Books have always come into my life in strange ways, giving me answers I deeply seek.
I still remember there was a rare book, which I just found in an exhibition and no one knew who it belonged to. I waited for two days, finally took it home and the book changed me.
This book, “I Never Promised You a Rose Garden” gave me answers to some of my existential anxiety that came in with the thought of becoming a therapist. Over the years I have learnt that when a client walks into the room, you never know the way forward.
As a therapist I begin with faith and most clients beautifully create their own rose garden, equally accepting the thorns that come with it.
Therapy is constantly a story of human will and strength. Therapy has taught me to not just trust myself , but believing that the client has the power to find the strength within. I have learnt that happiness is all about looking for small miracles and developing a sense of gratitude.
As a psychologist and a woman, I have learnt to practise Gratitude.Gratitude is a highly underestimated virtue. We go through the rigmarole of life without acknowledging or thanking life for the various gifts that it showers on us. We accept them as pure coincidences or just a matter of good luck.

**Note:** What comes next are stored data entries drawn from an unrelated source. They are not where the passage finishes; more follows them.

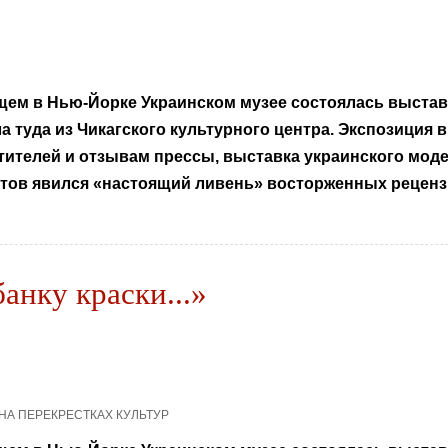
ем в Нью-Йорке Украинском музее состоялась выставк
ла туда из Чикагского культурного центра. Экспозиция 
тителей и отзывам прессы, выставка украинского мод
стов явился «настоящий ливень» восторженных рецен
анку краски...»
: НА ПЕРЕКРЕСТКАХ КУЛЬТУР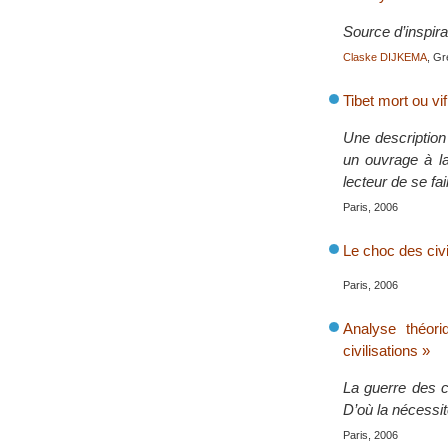
Source d’inspira
Claske DIJKEMA
, Gr
Tibet mort ou v
Une description
un ouvrage à la
lecteur de se fa
Paris, 2006
Le choc des civ
Paris, 2006
Analyse théor
civilisations »
La guerre des c
D’où la nécessit
Paris, 2006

I was reintroduced to the concept of gratitude when I was reading a book on Positive Psychology. In the book they talk about “Naikan” a Japanese technique of reflection. The technique can be used on a daily basis. The word Naikan means inside looking or introspection.It is primarily based on 3 questions:
What have I received from…
What have I given to…
What troubles and difficulties have I caused to…
The purpose is to use these questions to help one bring focus to how one has contributed and how one’s life has been enriched by the existing relationships and interactions that one may engage in on a daily basis or over an extended period of time.
Try using the technique and see how it impacts you. So as a psychologist I maintain a Gratitude Journal.
Sometimes happiness is our own choice. There are miracles all around, what matters is how we define them.